Kemp's quest: to revitalize US inner cities. Bush's choice as HUD chief seems sure to be easily confirmed
The man who formerly quarterbacked pro football's Buffalo Bills is now trying to make winners out of troubled government programs to aid America's distressed cities. But first he is likely to change the game plan. Jack Kemp is expected to have no difficulty gaining Senate confirmation to the Cabinet position of secretary of Housing and Urban Development (HUD). President-elect George Bush officially nominated him Monday. Mr. Kemp, an economic conservative, gave up his seat in the US House of Representatives this year to run unsuccessfully for president.
Conservatives expect Kemp to move HUD away from government subsidies for low-income housing for inner-city residents. Instead, says Stuart Butler, ``over the long haul'' Kemp's greatest effort will probably be ``to breathe new life in the depressed inner cities.'' Mr. Butler directs the Heritage Foundation's Roe Institute for Economic Policy Studies.
During his presidential campaign, Kemp stumped the inner cities, backed programs to allow public-housing residents to purchase the apartments in which they lived, and repeated his longstanding support for public-private programs to revitalize central cities.
``The most serious problem'' that Kemp will face, says Douglas Besharov, ``is engaging blacks and other minorities in the process of government, and in our economy as a whole. ... He's going to try to bring them into the mainstream of our country.
Mr. Besharov, a senior fellow at the American Enterprise Institute, says that providing federal funds is only part of the process. ``A much more important part is atmospherics. People have to feel that someone is listening to them, and that there are alternatives to simple subsidies'' for housing. Kemp, Besharov says, can be expected to try alternatives. He ``is an activist.''
Kemp himself said when his nomination was announced that he considered it ``absolutely necessary, and possible, I believe, to gain consensus on a public-private enterprise partnership to wage war on poverty.''
In announcing the nomination, Mr. Bush called Kemp ``an idea man.'' Mr. Butler expects Kemp's ideas to include seeking to expand HUD programs to permit public-housing tenants to own their apartments. Further, he says, Kemp will seek to work with community-based organizations that too often in the past have felt stifled by bureaucratic government requirements.

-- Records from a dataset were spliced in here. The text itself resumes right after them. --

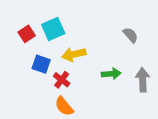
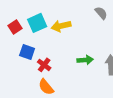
gray semicircle: (130, 35) -> (101, 13), moved
yellow arrow: (74, 54) -> (61, 26), moved

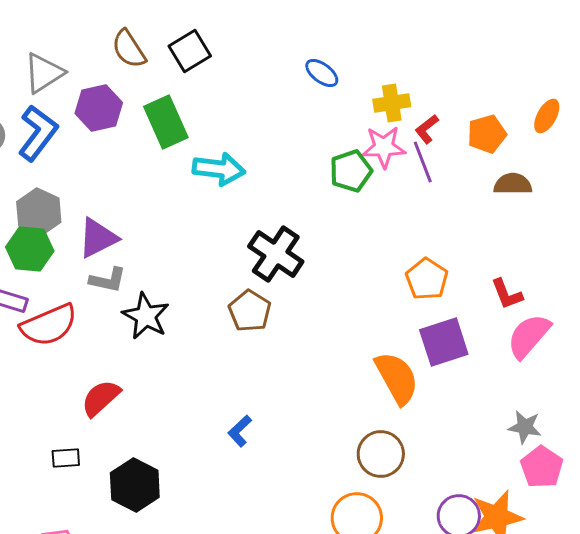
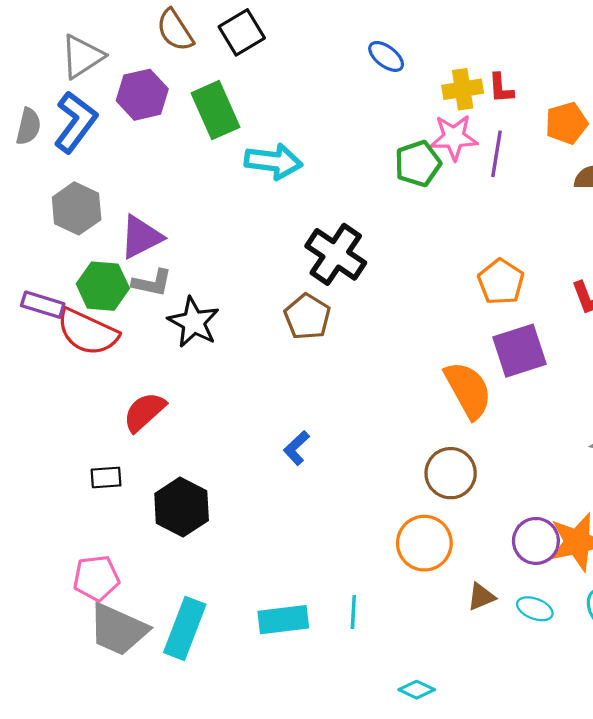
red L-shape: (427, 129) -> (501, 88), moved, turned -56
purple line: (423, 162) -> (497, 154), turned 30
green hexagon: (30, 249) -> (103, 286), moved
red semicircle: (49, 325) -> (87, 332), turned 48

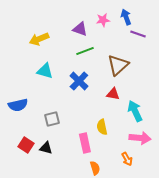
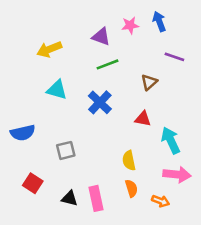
purple line: (138, 34) -> (174, 57), moved
brown triangle: (118, 65) -> (149, 82), size x0.6
pink rectangle: (85, 143) -> (96, 198), moved
black triangle: (46, 148) -> (70, 198), moved
orange arrow: (127, 159) -> (161, 201), turned -40
orange semicircle: (95, 168) -> (131, 188), moved

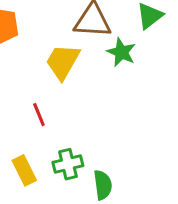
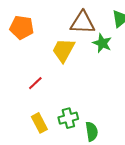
red line: (39, 115) -> (35, 83), moved, turned 70

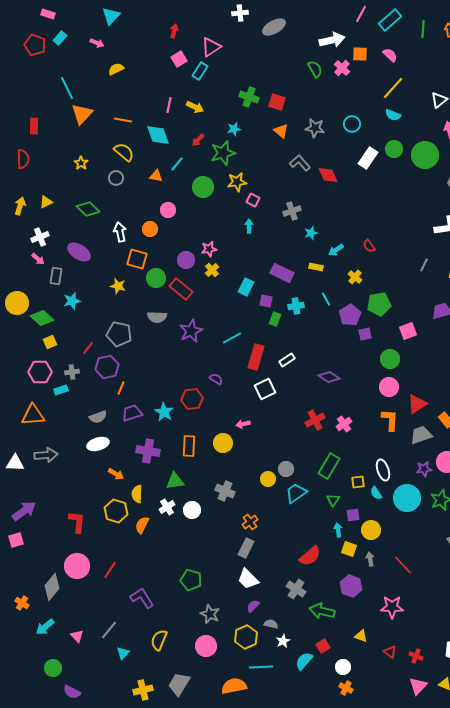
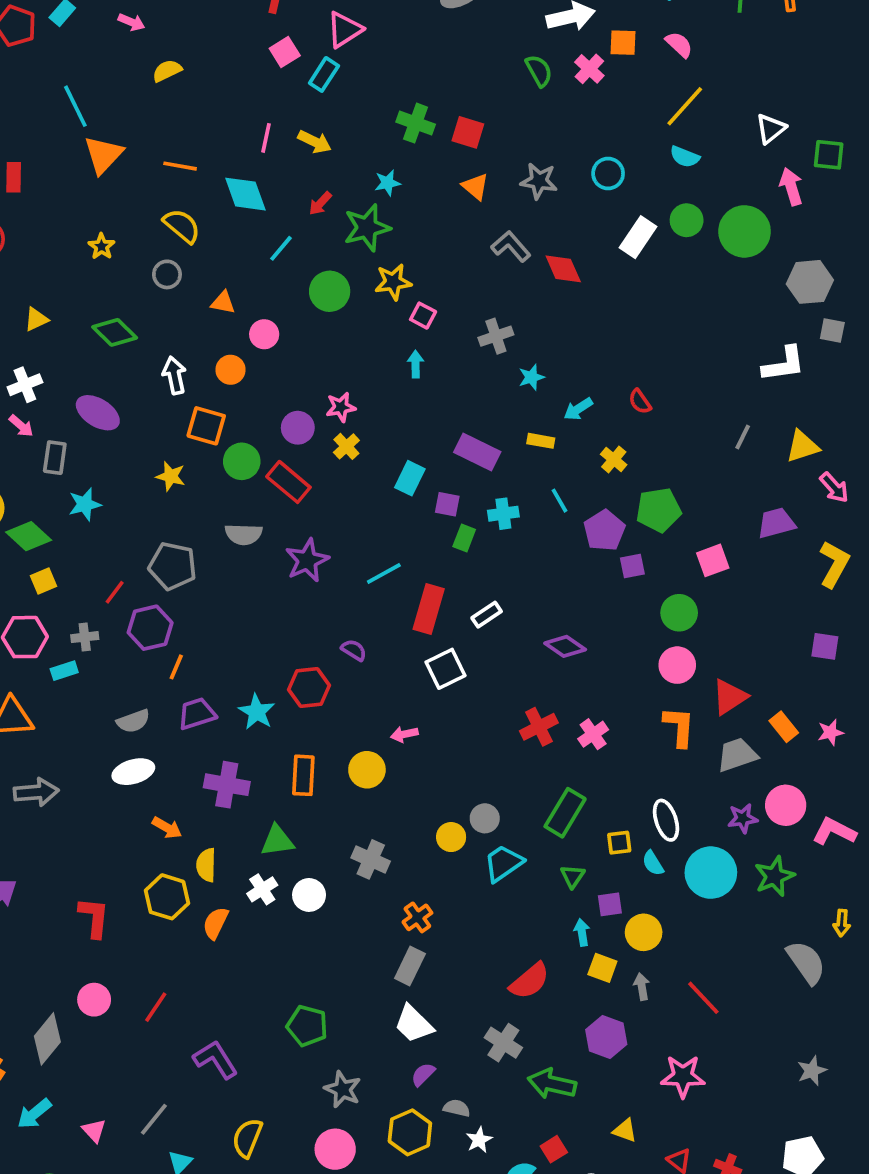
orange triangle: (156, 176) -> (223, 302), moved
pink circle: (77, 566) -> (94, 1000), size x0.7

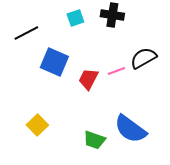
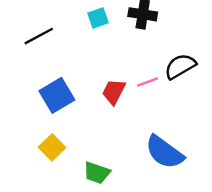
blue square: (54, 62) -> (57, 95), moved, turned 36
green trapezoid: (94, 140) -> (97, 173), moved

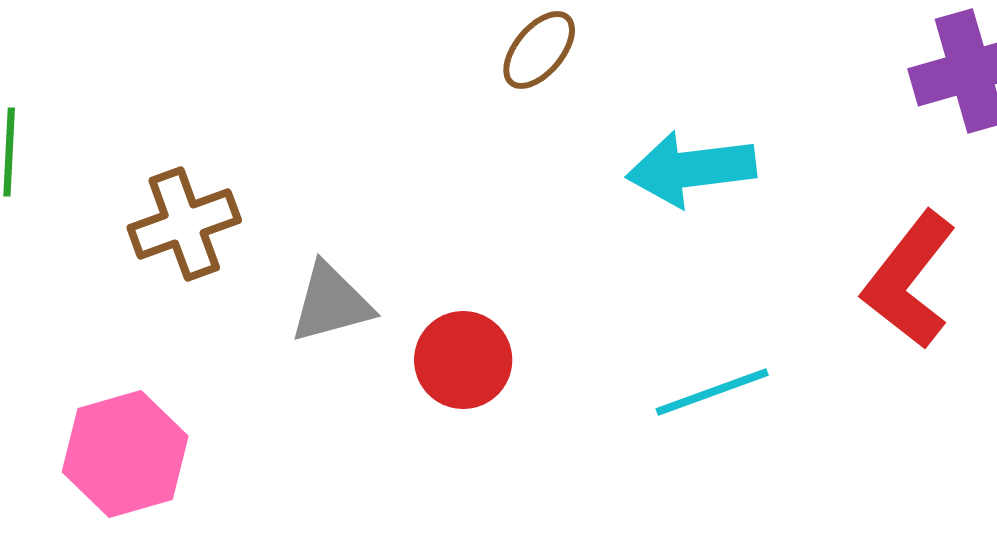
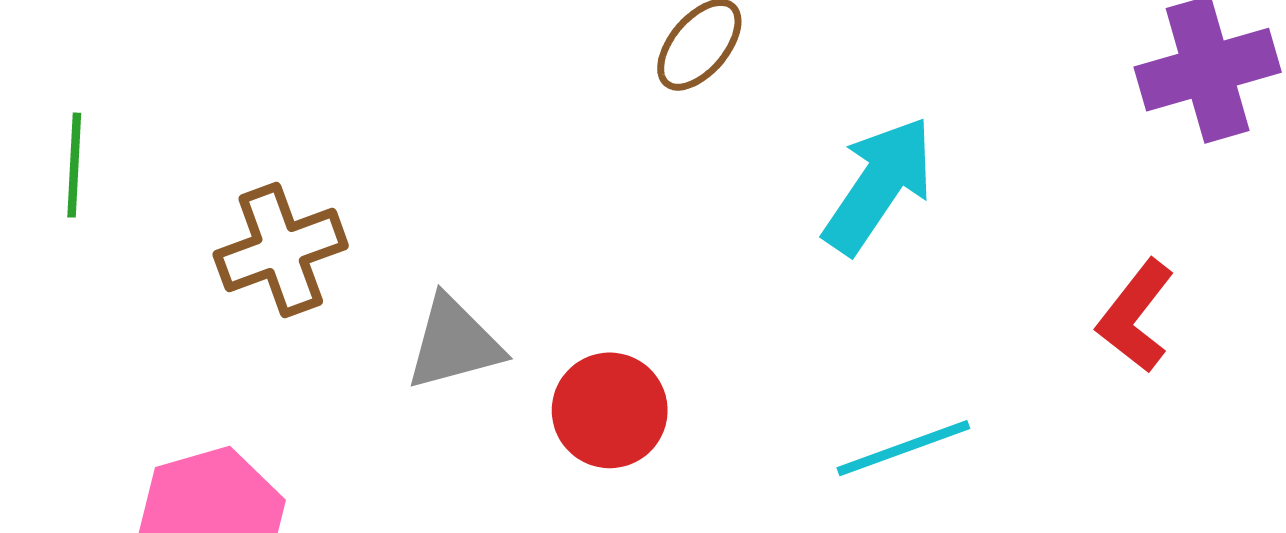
cyan arrow: (691, 169) -> (879, 185), turned 131
red L-shape: (909, 280) -> (1136, 316), size x0.7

Butler also says Kemp will be working with other government departments to try to deal with major problems besieging many large cities that are not strictly within HUD's purview. Drug abuse and educational deficiencies are two of the most serious.
Yet by wide agreement the most immediate problem is housing for the poor, especially for the homeless.
Estimates on how many Americans are homeless vary widely. Yet their visibility ``is creating a lot of pressure on local officials and governments,'' says Margery Turner, a housing specialist at the Urban Institute. ``And that pressure is working its way up'' to federal authorities, which she says will require Kemp, as head of HUD, to take action.
The primary legislation that Congress this year passed into law to deal with homelessness, says Martha Burt, provides most of its money for emergency housing. It is the McKinney Act, named for the late Connecticut Rep. Stewart McKinney (R), who championed aid to the homeless.
Ms. Burt, director of social services research at the Urban Institute, says what the federal government has not yet done in a major way is to look at preventing homelessness.
Several serious problems exist with the housing that the federal government now subsidizes. For one thing, thousands of public housing units are dilapidated. Their repair is expected to cost $20 billion, according to a year-old HUD study. In some large cities the number of poor in need of housing far outstrips available subsidized housing.
During the 1960s and '70s some 1.9 million apartments were built by private owners with federal subsidies, on condition that for a period of years they be rented to low-income tenants. Over the next 15 years, according to the Government Accounting Office, more than half of these apartments will become eligible to be used in other ways, such as rented for higher incomes or converted to condominiums. The result could be significantly fewer low-income apartments.